‘Innovative Harvesting Solutions’ A Step Change Harvesting Research Programme

Authors: Keith Raymond*
Publication: New Zealand Journal of Forestry, Volume N.Z.J.For. 2010, Issue N.Z.J.For. 55(3) 2010, pp 4-9, Nov 2010
Publisher: New Zealand Institute of Forestry

Abstract: A new research programme outlines a pathway for the New Zealand forest industry to realise substantial productivity gains through improved harvesting technologies, as Future Forests Research Harvesting Theme Leader Keith Raymond explains. Summary Cheaper and more effective methods for harvesting trees on New Zealand's steep country are vital if the forest industry is to remain internationally competitive and to grow. By overcoming the limitations of current practices there is potential for the industry to improve its profitability and realise its goals to double in size over the next 30 years. Total direct and indirect benefits of developing a viable solution could exceed $1 billion per annum by 2040. The forestry sector and the New Zealand Government have both identified steep country harvesting as the key bottleneck in achieving greater profitability in forestry today.
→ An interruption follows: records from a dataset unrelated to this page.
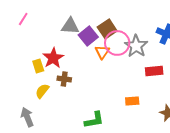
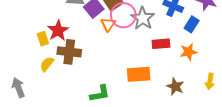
brown cross: (64, 79) -> (69, 52), size x1.6
orange rectangle: (132, 101) -> (139, 74), size x1.6
gray arrow: (27, 117) -> (18, 88), moved

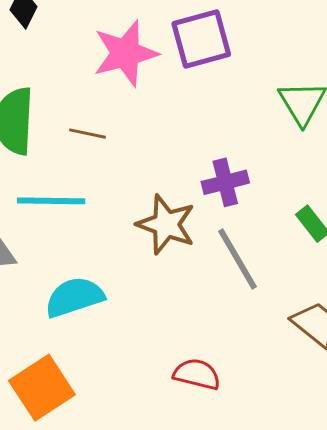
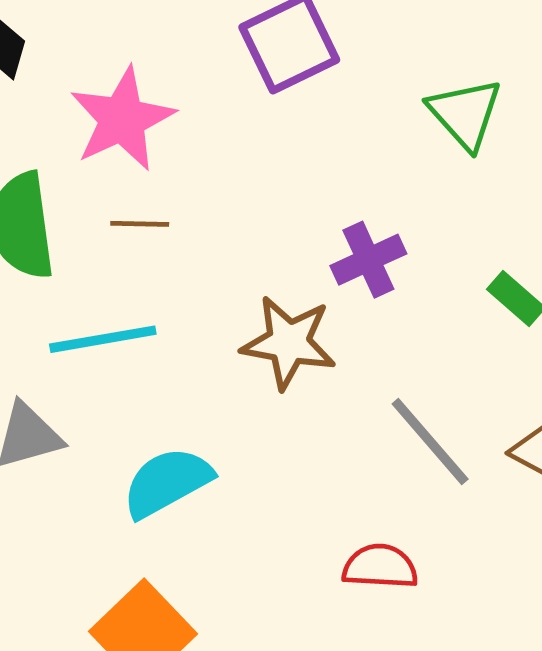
pink star: (125, 53) -> (122, 119), moved
gray line: (237, 259) -> (430, 441), moved

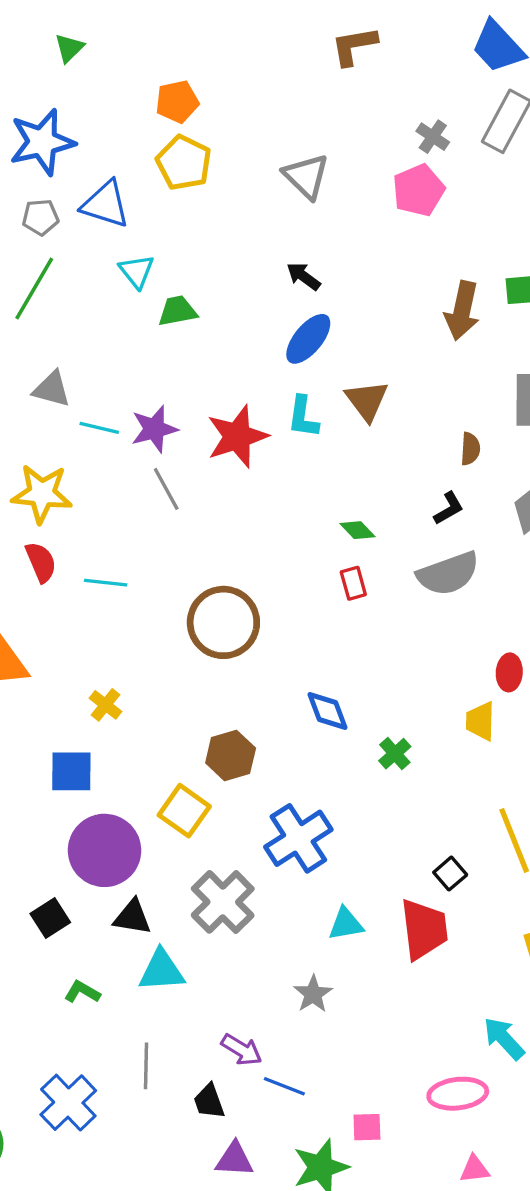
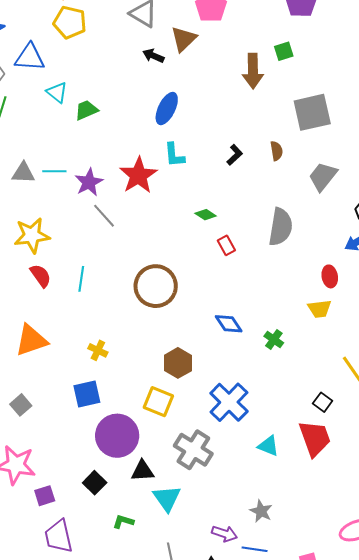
black arrow: (303, 276) -> (153, 56), moved
brown triangle: (367, 401) -> (184, 39), moved, turned 36
cyan line: (99, 428) -> (54, 171), moved
black L-shape: (449, 508) -> (235, 155), moved
green diamond: (358, 530) -> (206, 215), moved
gray semicircle: (448, 574) -> (281, 227), turned -48
cyan line: (106, 583) -> (81, 279), turned -75
yellow trapezoid: (480, 721) -> (320, 309), turned -85
cyan triangle: (346, 924) -> (268, 446), turned 45
cyan triangle: (162, 971) -> (167, 498), turned -48
gray star: (313, 994) -> (261, 511), moved

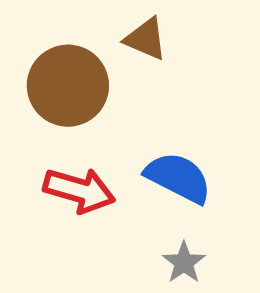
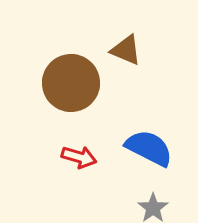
red arrow: (79, 190) -> (79, 157), size x0.7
They have identified that, after a long period of no Government investment in harvesting research, a concerted collaborative research effort between industry and government is required to improve productivity, reduce harvesting costs by at least 25%, lower the cost and social impact of accidents and make harvesting jobs safer and more desirable for workers. The harvest machinery industry in New Zealand must also grow substantially to future-proof the growth of the industry.